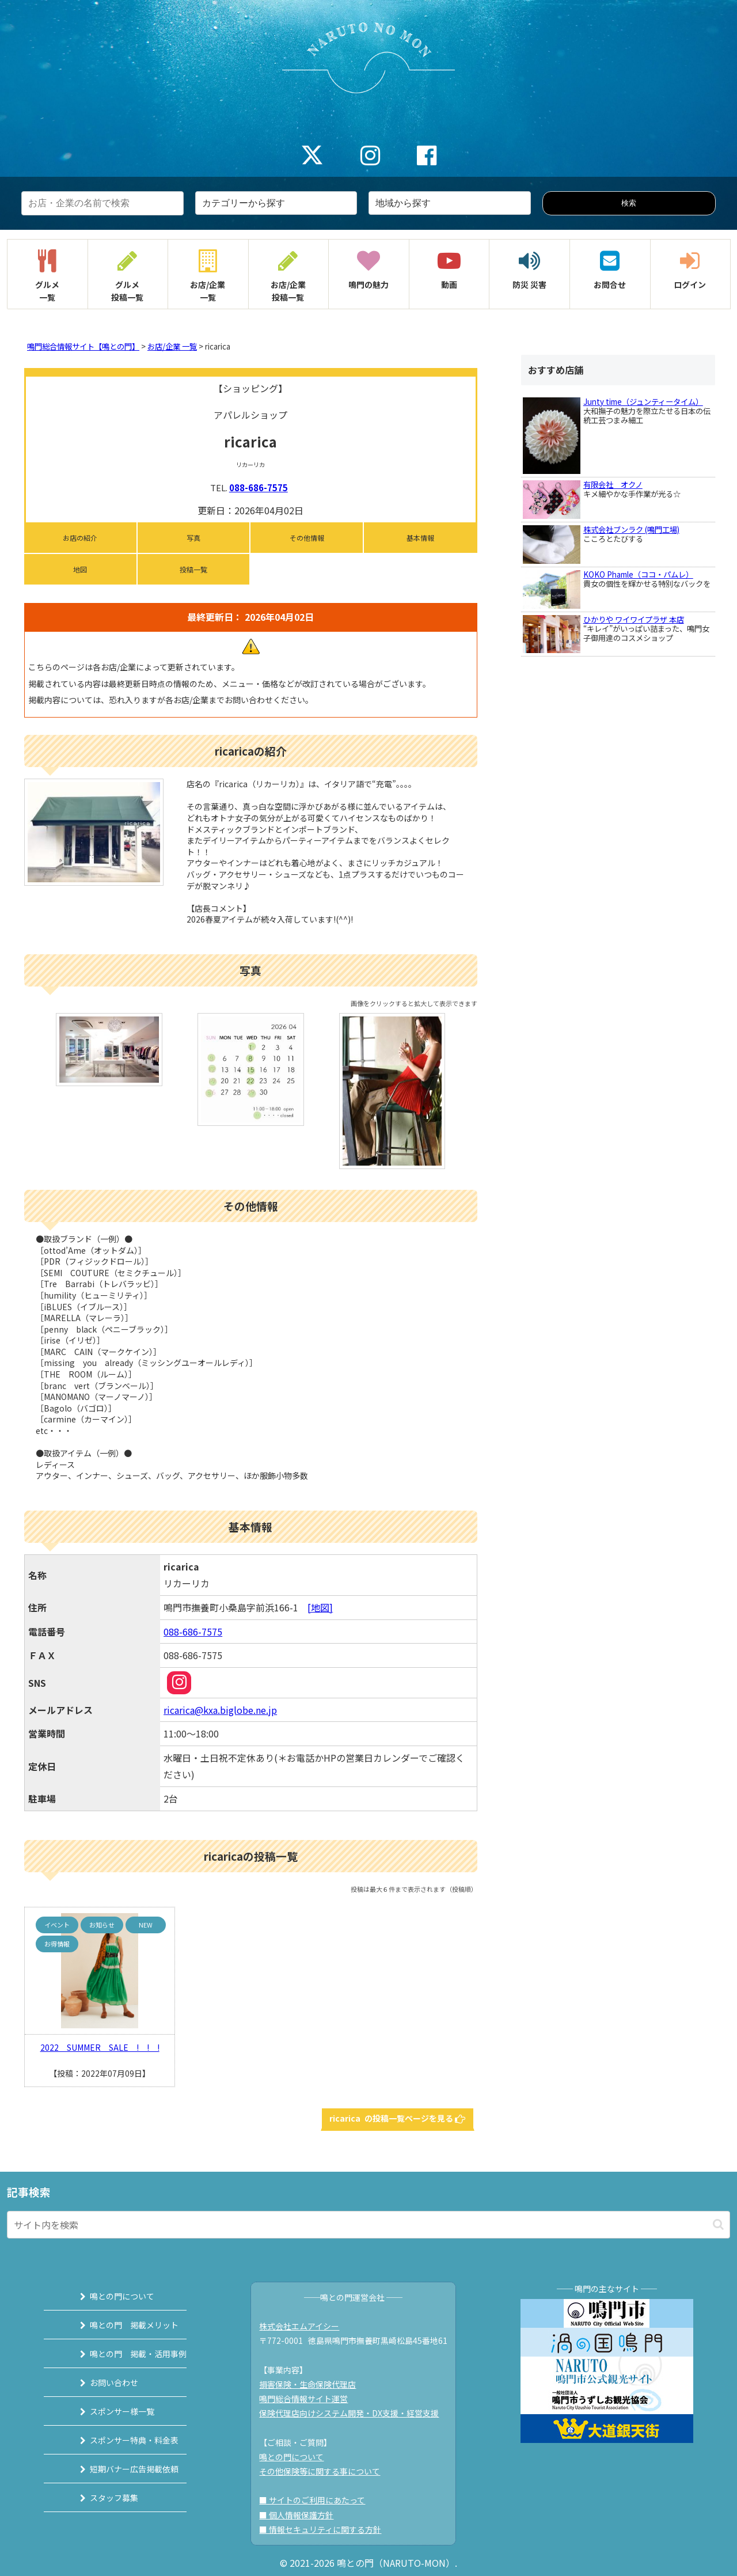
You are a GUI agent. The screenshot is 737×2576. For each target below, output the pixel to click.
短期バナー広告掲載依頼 (119, 2469)
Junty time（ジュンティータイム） (643, 401)
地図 (80, 569)
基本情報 (420, 537)
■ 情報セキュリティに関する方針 (326, 2529)
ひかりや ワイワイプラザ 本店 (633, 619)
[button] (718, 2224)
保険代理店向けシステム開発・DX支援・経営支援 (355, 2413)
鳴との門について (107, 2296)
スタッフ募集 (99, 2497)
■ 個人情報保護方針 (302, 2515)
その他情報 (307, 537)
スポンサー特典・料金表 (119, 2440)
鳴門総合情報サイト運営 (309, 2398)
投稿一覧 (193, 569)
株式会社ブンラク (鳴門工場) (631, 529)
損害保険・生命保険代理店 (313, 2384)
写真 (193, 537)
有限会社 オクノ (613, 484)
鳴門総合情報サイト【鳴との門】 (83, 346)
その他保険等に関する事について (325, 2471)
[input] (368, 2225)
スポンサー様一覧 (107, 2411)
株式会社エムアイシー (305, 2326)
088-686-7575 (258, 487)
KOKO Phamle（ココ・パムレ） (638, 574)
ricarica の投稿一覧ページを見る (397, 2118)
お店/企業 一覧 (172, 346)
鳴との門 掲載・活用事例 (123, 2353)
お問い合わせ (99, 2382)
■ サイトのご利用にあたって (318, 2500)
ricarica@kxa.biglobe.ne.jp (220, 1710)
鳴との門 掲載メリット (119, 2325)
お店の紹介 (80, 537)
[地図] (320, 1607)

* * * * * * *

Your answer must be the lines from the one containing "鳴門総合情報サイト【鳴との門】 (83, 346)" through the last line of the entries, copied exactly, with no other lines.

Solution:
鳴門総合情報サイト【鳴との門】 (83, 346)
その他保険等に関する事について (325, 2471)
[input] (368, 2225)
スポンサー様一覧 (107, 2411)
株式会社エムアイシー (305, 2326)
088-686-7575 (258, 487)
KOKO Phamle（ココ・パムレ） (638, 574)
ricarica の投稿一覧ページを見る (397, 2118)
お店/企業 一覧 (172, 346)
鳴との門 掲載・活用事例 (123, 2353)
お問い合わせ (99, 2382)
■ サイトのご利用にあたって (318, 2500)
ricarica@kxa.biglobe.ne.jp (220, 1710)
鳴との門 掲載メリット (119, 2325)
お店の紹介 (80, 537)
[地図] (320, 1607)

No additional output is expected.